Exercise objective ->
The answer must consist of each line of the records below that contains the string "Mores".

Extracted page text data
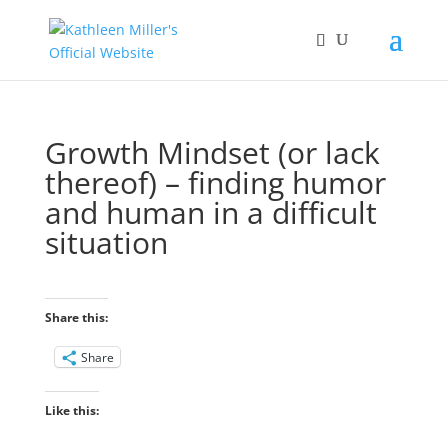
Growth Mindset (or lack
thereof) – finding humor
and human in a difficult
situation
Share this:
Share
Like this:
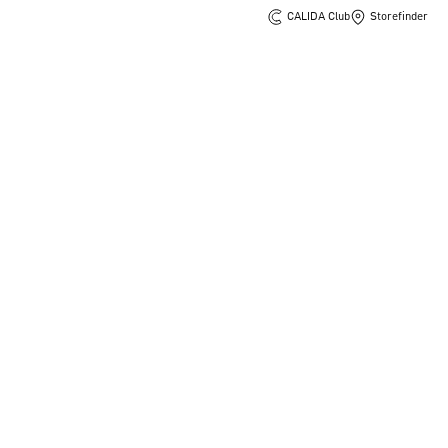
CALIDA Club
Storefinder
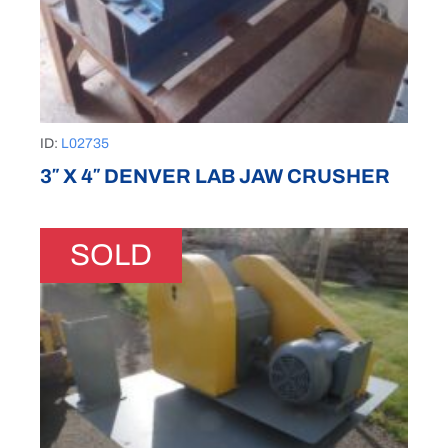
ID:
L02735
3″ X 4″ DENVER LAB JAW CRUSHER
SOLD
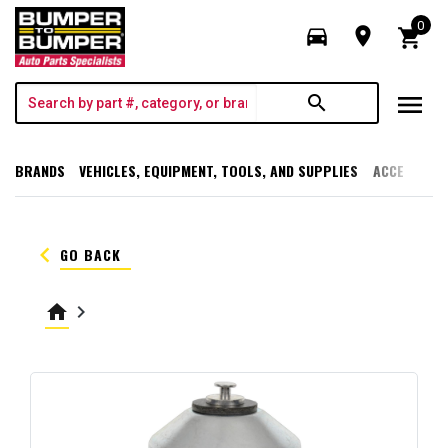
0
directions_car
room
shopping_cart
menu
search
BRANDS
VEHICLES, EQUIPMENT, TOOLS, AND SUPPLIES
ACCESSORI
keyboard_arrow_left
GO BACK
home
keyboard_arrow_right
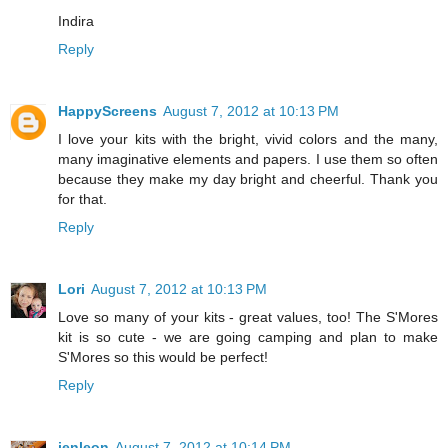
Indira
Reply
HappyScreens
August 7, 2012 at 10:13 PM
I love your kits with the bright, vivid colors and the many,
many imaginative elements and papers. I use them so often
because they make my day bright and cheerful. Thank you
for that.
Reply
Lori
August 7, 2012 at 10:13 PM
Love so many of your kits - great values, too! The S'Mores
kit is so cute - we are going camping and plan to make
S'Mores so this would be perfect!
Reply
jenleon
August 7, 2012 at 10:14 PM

Answer area ->
Love so many of your kits - great values, too! The S'Mores
S'Mores so this would be perfect!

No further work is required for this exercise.